Extracted page text data:
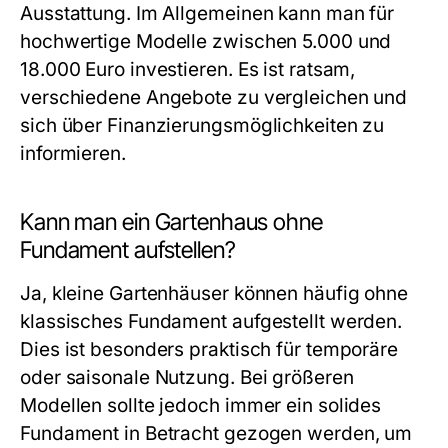
Ausstattung. Im Allgemeinen kann man für
hochwertige Modelle zwischen 5.000 und
18.000 Euro investieren. Es ist ratsam,
verschiedene Angebote zu vergleichen und
sich über Finanzierungsmöglichkeiten zu
informieren.
Kann man ein Gartenhaus ohne
Fundament aufstellen?
Ja, kleine Gartenhäuser können häufig ohne
klassisches Fundament aufgestellt werden.
Dies ist besonders praktisch für temporäre
oder saisonale Nutzung. Bei größeren
Modellen sollte jedoch immer ein solides
Fundament in Betracht gezogen werden, um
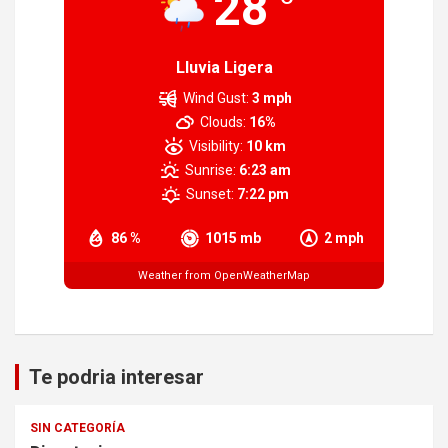
28
Lluvia Ligera
Wind Gust:
3 mph
Clouds:
16%
Visibility:
10 km
Sunrise:
6:23 am
Sunset:
7:22 pm
86 %
1015 mb
2 mph
Weather from OpenWeatherMap
Te podria interesar
SIN CATEGORÍA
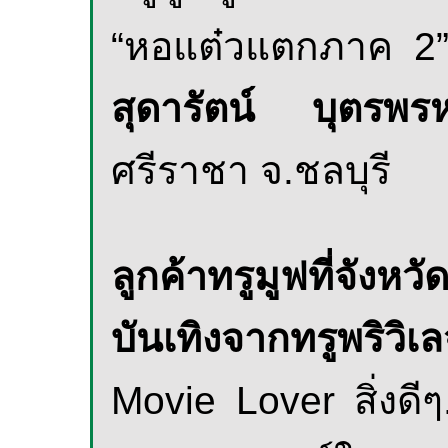
“
หอแต๋วแตกภาค 2
สุดารัตน์ บุตร
ศรีราชา จ.ชลบุรี
ลูกค้าทรูมูฟที่จัง
บันเทิงจากทรูพริวิเ
Movie Lover
สิ่งดี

Exercise directions
What is needed is a verbatim copy of every entry, with the pictures omitted.

Exercise solution
Ausstattung. Im Allgemeinen kann man für
hochwertige Modelle zwischen 5.000 und
18.000 Euro investieren. Es ist ratsam,
verschiedene Angebote zu vergleichen und
sich über Finanzierungsmöglichkeiten zu
informieren.
Kann man ein Gartenhaus ohne
Fundament aufstellen?
Ja, kleine Gartenhäuser können häufig ohne
klassisches Fundament aufgestellt werden.
Dies ist besonders praktisch für temporäre
oder saisonale Nutzung. Bei größeren
Modellen sollte jedoch immer ein solides
Fundament in Betracht gezogen werden, um
28
Lluvia Ligera
Wind Gust:
3 mph
Clouds:
16%
Visibility:
10 km
Sunrise:
6:23 am
Sunset:
7:22 pm
86 %
1015 mb
2 mph
Weather from OpenWeatherMap
Te podria interesar
SIN CATEGORÍA
“
หอแต๋วแตกภาค 2
สุดารัตน์ บุตร
ศรีราชา จ.ชลบุรี
ลูกค้าทรูมูฟที่จัง
บันเทิงจากทรูพริวิเ
Movie Lover
สิ่งดี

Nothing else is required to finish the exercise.